The episode's "outrageous" climax -- Tommy shooting up the bar with a shotgun as revenge for the owners' enabling of his recovering alcoholic daughter's relapse -- is an even more extreme example of the show's anything-for-a-gasp ethos. After that great scene in the basement -- Tommy pouring himself a drink, holding it in his mouth while his ghosts egged him on, then spitting it out -- the episode peaked dramatically, but it didn't want to end with a whisper; it wanted to end with a (literal) bang. Wouldn't one of the patrons have called the cops? Are we in reality here, or are we in TV land? "Rescue Me" has never shown much interest in answering such questions because it wants to evoke the visceral power of great drama without truly earning it.
And that's too bad, really, because when "Rescue Me" isn't trying too hard to be bold and unpredictable and "outrageous" -- as in the first three-quarters of that car scene -- it's a tough, smart, surprising show. And at its best, "Mutha" was terrific -- as tautly structured as a tight one-act play, with each scene functioning as a kind of mini-drama with its own stakes, its own arc and its own distinctive energy. It pitted strong-willed characters against each other in a series of emotional duels and gave them first-rate banter: The scene with Tommy squirming and freaking out over Janet and Sheila's wicked, secretive laughter, and the women twisting the screws; Maura Tierney's Kelly McPhee talking Tommy through a harrowing encounter with feminine hygiene products; Black Shawn asking Tommy to bless his engagement to Colleen, then verbally castrating him when he withheld it.
And there were four, maybe five monologues that ranked with the series' best. My favorite was the scene where Shawn (Larenz Tate) confesses to Franco (Daniel Sunjata) that he's thinking of asking Tommy's daughter Colleen (Natalie Distler) to marry him. "Rescue Me" is aces at this sort of sing-song dialogue -- verbal music that would be right at home in a 1950s New York movie, the kind where people yell at each other from fire escapes.
Shawn: Wait a minute ... Do it? Pop the question?
Franco: Yeah.
Shawn: Coming from America's most wanted with girls ...

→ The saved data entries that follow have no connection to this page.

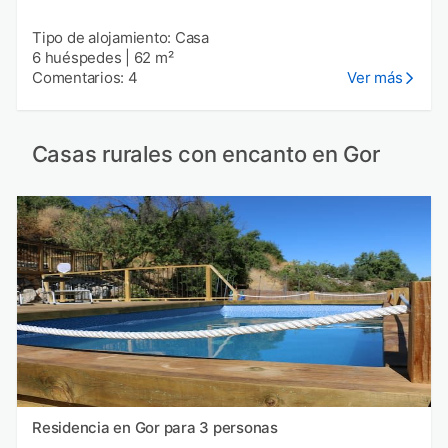
Tipo de alojamiento: Casa
6 huéspedes
|
62 m²
Comentarios: 4
Ver más
Casas rurales con encanto en Gor
Residencia en Gor para 3 personas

Franco: Hey, now, order in the court. Listen, man. Let's be real, OK? It's me. I mean, you came to me to ask me about whether or not you should marry this girl, probably because everybody in this house knows I'm a stone-cold playboy and you thought I was gonna talk you out of it. Now, what that says to me is you really love this girl. You want her. And that's cool. It's just that your nuts have crawled up somewhere behind your pelvis and you can't work up the nerve to pop the question. And I tell you what, Shawn: I've seen the way this girl looks at you. She loves you. She'll say yes. All you gotta do is man up and ask.